According to Federal Motor Carrier Safety Administration most drivers who maintain RODS (records of duty status, known also as drivers’ logs) are subject to the new rule. The ELD mandate applies to most commercial trucks and buses. However, there are a few exemptions. The next categories of drivers are not required to install ELDs in their vehicles:
- Drivers who are required to use paper logs for not more than 8 days during any 30-day period
- Drivers who conduct driveaway-towaway operations where the vehicle is itself the commodity being delivered.
- Drivers of vehicles manufactured before 2000.
Drivers who are not required to maintain RODS, such as short-haul drivers, are not required to install ELDs on their vehicles.
Users of automatic onboard recording devices (AOBRD) installed prior to the Dec. 17, 2017 are temporarily exempt from installing ELDs. All drivers using AOBRDs must convert to ELDs by December 16, 2019. The delay in ELD compliance date for AOBRD users is often referred to as “the Grandfather rule”.
AOBRD vs ELD
The automatic on-board recording devices, or AOBRDs, like ELDs, are pieces of hardware installed in the vehicles to collect data on hours of service. The crucial difference between AOBRDs and ELDs is the amount of data the hardware can collect. ELD records are more accurate and detailed. The new generation of hardware is also more restrictive: ELDs allow less editing of data and warn drivers about going over driving limits.
ELD Compliance Timeline
According to rules established by the Federal Motor Carrier Safety Administration, there are two major ELD deadlines:
- December 18, 2017 – Commercial Motor Vehicles must be equipped with ELDs or AOBRDs;
- December 16, 2019 – Commercial Motor Vehicles must be equipped with ELDs.
- October 1, 2018 – ELD mandate regulations enforced for commercial interstate drivers in California
- December 31, 2020 – Estimated adoption of ELD mandate for intrastate drivers in California
California Hours of Service for Truck Drivers
- Not allowed to drive more than 12 hours during a work period;
- Not allowed to drive after the 16th consecutive hour from first coming On-Duty;
- 10 consecutive hours Off-Duty are required to reset for new work period;
- Not allowed to drive after having been On-Duty 80 hours in any 8 consecutive day period;
- The 8th day cumulative total may be reset to 0 (zero) with the beginning of any Off-Duty period of at least 34 consecutive hours (34-hour restart).
How Will ELD Implementation Affect Trucking Businesses?

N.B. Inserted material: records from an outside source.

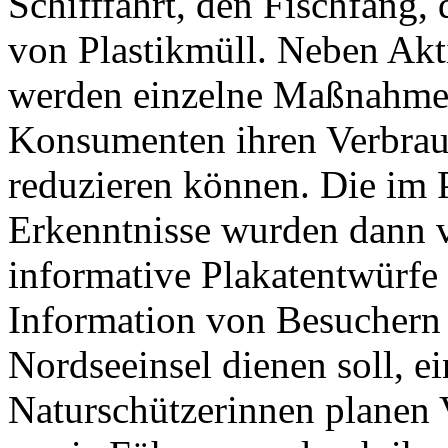
Schifffahrt, den Fischfang,
von Plastikmüll. Neben Ak
werden einzelne Maßnahme
Konsumenten ihren Verbrauc
reduzieren können. Die im
Erkenntnisse wurden dann v
informative Plakatentwürfe 
Information von Besuchern 
Nordseeinsel dienen soll, ei
Naturschützerinnen planen 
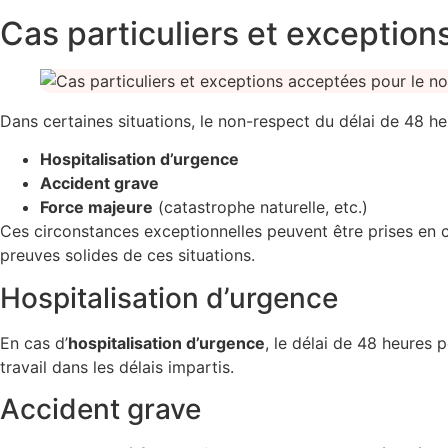
Cas particuliers et exception
Dans certaines situations, le non-respect du délai de 48 heu
Hospitalisation d’urgence
Accident grave
Force majeure
(catastrophe naturelle, etc.)
Ces circonstances exceptionnelles peuvent être prises en c
preuves solides de ces situations.
Hospitalisation d’urgence
En cas d’
hospitalisation d’urgence
, le délai de 48 heures p
travail dans les délais impartis.
Accident grave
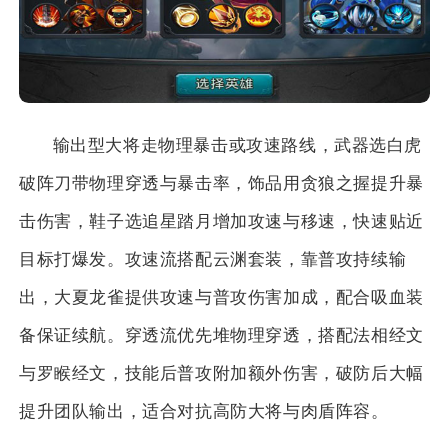
输出型大将走物理暴击或攻速路线，武器选白虎
破阵刀带物理穿透与暴击率，饰品用贪狼之握提升暴
击伤害，鞋子选追星踏月增加攻速与移速，快速贴近
目标打爆发。攻速流搭配云渊套装，靠普攻持续输
出，大夏龙雀提供攻速与普攻伤害加成，配合吸血装
备保证续航。穿透流优先堆物理穿透，搭配法相经文
与罗睺经文，技能后普攻附加额外伤害，破防后大幅
提升团队输出，适合对抗高防大将与肉盾阵容。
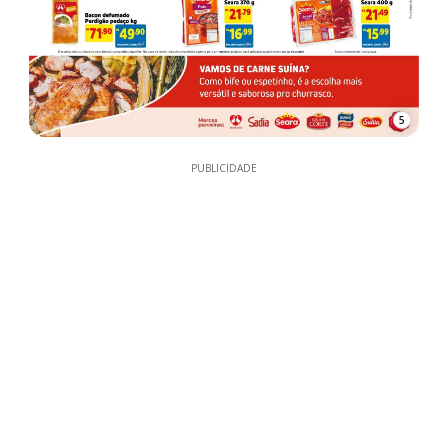
5
PUBLICIDADE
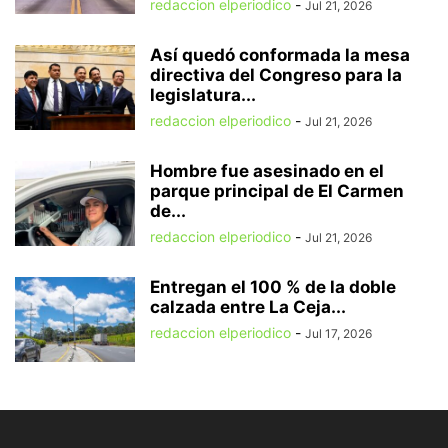
redaccion elperiodico
-
Jul 21, 2026
Así quedó conformada la mesa
directiva del Congreso para la
legislatura...
redaccion elperiodico
-
Jul 21, 2026
Hombre fue asesinado en el
parque principal de El Carmen
de...
redaccion elperiodico
-
Jul 21, 2026
Entregan el 100 % de la doble
calzada entre La Ceja...
redaccion elperiodico
-
Jul 17, 2026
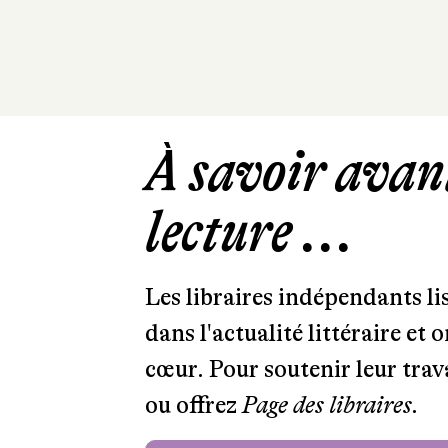
À savoir avant
lecture ...
Les libraires indépendants l
dans l'actualité littéraire et 
cœur. Pour soutenir leur tra
ou offrez
Page des libraires.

ELD enforcement will change the ways companies run their operations. There are multiple benefits of installing and using electronic logging devices:
- Increased productivity – drivers are not required to fill out paper logs and can dedicate more time to other work-related activities.
- Reduced risk of liability – keeping track of information helps avoid issues in case of traffic violations and inspector checks.
- Automation – automated data recording saves time and may be used in IFTA reporting and DVIRs.
How to Record Hours of Service with ELDs?
The first step is purchasing a device included in the Federal Motor Carrier Safety Administration’s list of registered ELDs. FMCSA-approved logging devices must be installed and used by the compliance deadline. Before ordering a device, check if it is on FMCSA’s list.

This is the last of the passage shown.